Old    Andy Parsons (sanddragon2004)      Join Date: Jul 2005       10-19-2007, 11:06 AM Reply   
you should not even be able to start the boat when it is in gear. saftey mechanism. something doesnt ad up.
Old    Rob.B (rbeckei)      Join Date: May 2007       10-19-2007, 11:11 AM Reply   
I just spoke to a boat mechanic and he said, If you pull a boat the water will just travel over the propeller. It will not turn you prop and there is not enough friction to turn the transmission which would turn the engine.
Old    Brett W (brettw)      Join Date: Jul 2007       10-19-2007, 11:21 AM Reply   
Your mechanic is wrong because the boat started. Engines are different, so some it probably doesn't work on and some (like a 200hp outboard Yamaha) it does - as it was proven.
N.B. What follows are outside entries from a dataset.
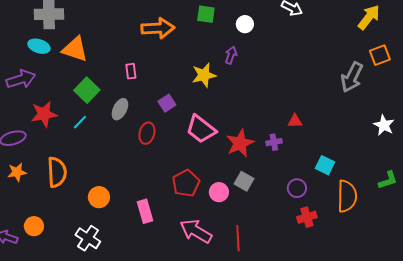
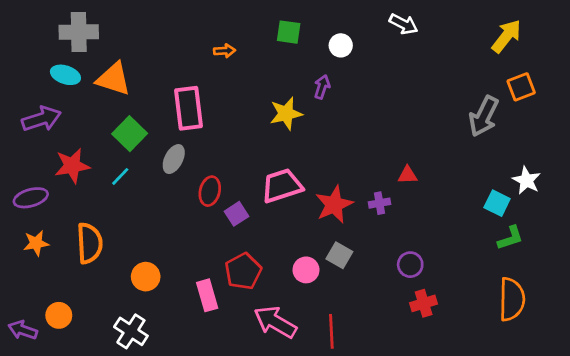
orange arrow: (158, 28) -> (224, 51), size x0.5
pink rectangle: (131, 71) -> (188, 108), size x2.0
purple square: (167, 103) -> (237, 214), moved
pink trapezoid: (201, 129) -> (282, 186), turned 124
cyan square: (325, 165) -> (497, 203), moved
green L-shape: (388, 180) -> (510, 238), moved
red pentagon: (186, 183) -> (243, 271), moved
orange semicircle: (347, 196) -> (512, 299), moved

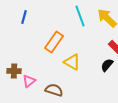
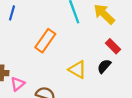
yellow triangle: (72, 62) -> (77, 70), moved

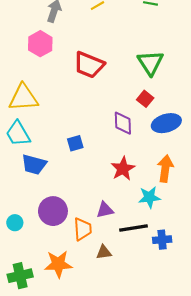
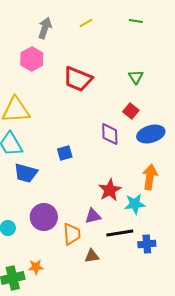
green triangle: (150, 63) -> (136, 77), size x0.6
red star: (123, 169) -> (110, 190), moved
orange star: (58, 264) -> (36, 267), moved, size x0.6

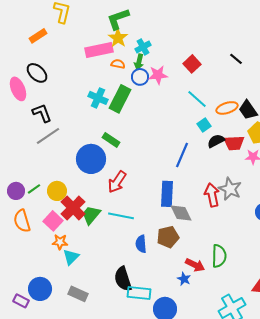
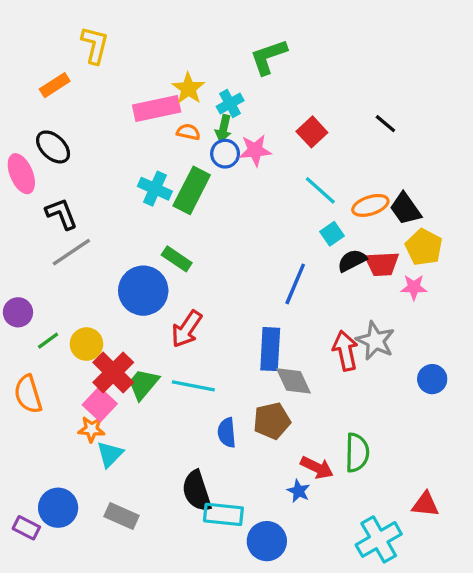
green L-shape: (118, 19) -> (268, 57), moved
purple circle: (16, 191) -> (18, 312), moved
pink square: (53, 221) -> (100, 404), moved

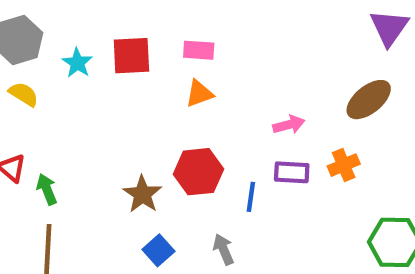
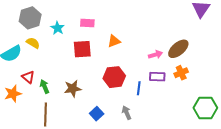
pink rectangle: (199, 50) -> (87, 23), moved
red square: (131, 56) -> (82, 49), moved
brown ellipse: (369, 100) -> (178, 49), moved
brown star: (142, 194) -> (73, 89), moved, turned 30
It worked! There's nothing to argue or dispute about except that maybe it only works on some motors.

I was just passing on some info that might help some folks out one day.
Old    Andy Parsons (sanddragon2004)      Join Date: Jul 2005       10-19-2007, 11:50 AM Reply   
generally speaking its not recommended.

I think everybody that reads this quote should take this with a grain of salt.

"Like I said I don't know much about engines."
Old    Brett W (brettw)      Join Date: Jul 2007       10-19-2007, 12:24 PM Reply   
It doesn't matter what I know about engines.

It worked. One day, if needed, it might be worth a try. "generally speaking its not recommended." Why - you don't even understand why it worked.

If you don't understand why, it's due to your own lack of knowledge about engines - period. Since you're wrong on this subject, I think everybody should take everything you've said with a grain of salt.

There's nothing to debate here - this happened and worked on an this outboard engine.
Old    Rob.B (rbeckei)      Join Date: May 2007       10-19-2007, 12:36 PM Reply   
Brett I am not talking about outboard engines. I am talking about I/O, V-drives and Inboards. How can you tell a boat mechanic That He is wrong. Are you a boat mechanic?
Old    Brett W (brettw)      Join Date: Jul 2007       10-19-2007, 12:39 PM Reply   
I am talking about an outboard. I've stated that several times already. I even said it might not work on other types of engines. I obviously only did it on one and as I've said, don't know about other types of engines.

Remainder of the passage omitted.